We manage the development of XIAFLEX® for uterine fibroids and initiate the development of XIAFLEX® in new potential indications, not licensed by Endo. We presented data from the Phase 1 clinical trial of CCH for the treatment of uterine fibroids at the 66^th Annual Meeting of the Society of Reproductive Investigation on March 14, 2019 in Paris, France. This presentation follows positive top-line results announced in October 2018 demonstrating that CCH significantly reduced collagen content in uterine fibroids. We intend to use the Phase 1 data to inform the development of future clinical studies. BioSpecifics and its clinical partners continue to analyze the full Phase 1 data to guide the design of a Phase 2 study of CCH for the treatment of uterine fibroids.

The following table summarizes our R&D expenses related to our development programs:

	Three Months Ended June 30, 2019		Three Months Ended June 30, 2018
Program
Uterine Fibroids	$	66,127	$	104,596
Pre-clinical/other research projects		95,194		107,200
Total R&D expenses	$	161,321	$	211,796

The successful development of drugs is inherently difficult and uncertain.  Our business requires investments in R&D over many years, often for drug candidates that may fail during the R&D process. Even if the Company is able to successfully complete the development of our drug candidates, our long-term prospects depend upon our abilityand the ability of our partners, particularly with respect to XIAFLEX® and Xiapex®, to continue to commercialize these drug candidates.

22

There is significant uncertainty regarding our ability to successfully develop drug candidates in other indications. These risks include the uncertainty of:

• the nature, timing and estimated costs of the efforts necessary to complete the development of our drug candidate projects;

• the anticipated completion dates for our drug candidate projects;

• the scope, rate of progress and cost of our clinical trials that we are currently running or may commence in the future with respect to our drug candidate projects;

• the scope, rate of progress of our preclinical studies and other R&D activities related to our drug candidate projects;

• clinical trial results for our drug candidate projects;

• the cost of filing, prosecuting, defending and enforcing any patent claims and other intellectual property rights relating to our drug candidate projects;

• the terms and timing of any strategic alliance, licensing and other arrangements that we have or may establish in the future relating to our drug candidate projects;

• the cost and timing of regulatory approvals with respect to our drug candidate projects; and

• the cost of establishing clinical supplies for our drug candidate projects.

We believe that our current resources and liquidity are sufficient to advance our current clinical and R&D projects.

General and Administrative Expenses

General and administrative expenses consist primarily of salaries and other related costs for personnel, third-party royalty fees, amortization of deferred royalty buy-down, consultant costs, legal fees, investor relations, professional fees and overhead costs. General and administrative expenses for the three months ended June 30, 2019 and 2018 were $1.7 million and $2.0 million, respectively. The decrease in general and administrative expenses was mainly due to lower third party royalties associated with XIAFLEX® and the amortization associated with deferred royalty buy-down related to PD, partially offset by legal fees, personnel expenses and stock compensation expense.

Other Income

Other income for the three months ended June 30, 2019 was approximately $517,000 compared to $356,000 in the corresponding 2018 period. Other income consists of interest earned on our investments and, in the 2018 period, limited product sales of collagenase for laboratory use.

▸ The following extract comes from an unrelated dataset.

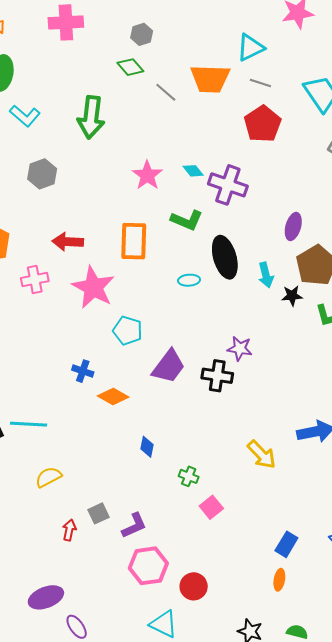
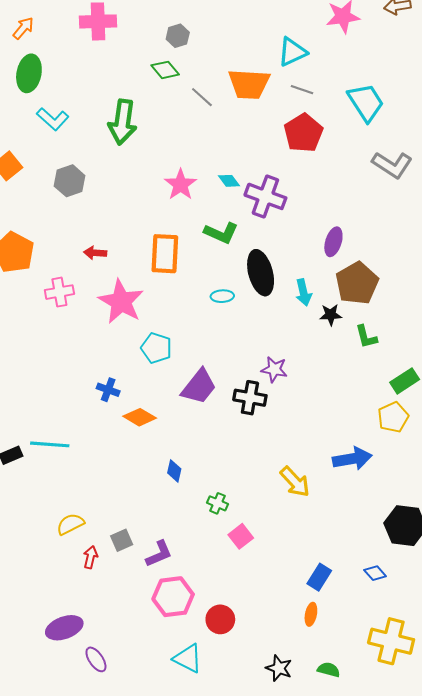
red arrow: (68, 242) -> (95, 253), size x0.7
yellow semicircle: (48, 477) -> (70, 524), moved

Provision for Income Taxes

Our deferred tax liabilities and deferred tax assets are impacted by events and transactions arising in the ordinary course of business, R&D activities, vesting of nonqualified options, deferred revenues and other items. For the three month period ended June 30, 2019, our provision for income taxes was $1.1 million. Our deferred tax assets as of June 30, 2019 were $0.2 million. The estimated effective tax rate for the three months ended June 30, 2019 was approximately 14% of pre-tax income reported in the period, calculated based on the estimated annual effective tax rate anticipated for the year ending December 31, 2019 plus the effects of certain discrete items occurring in 2019 including the impact of U.S. Treasury guidance issued in 2019 on the application of certain provisions in the Tax Cuts and Jobs Act of 2017 (“TCJA”) allowing the Company to refine its calculations and current period stock option exercises.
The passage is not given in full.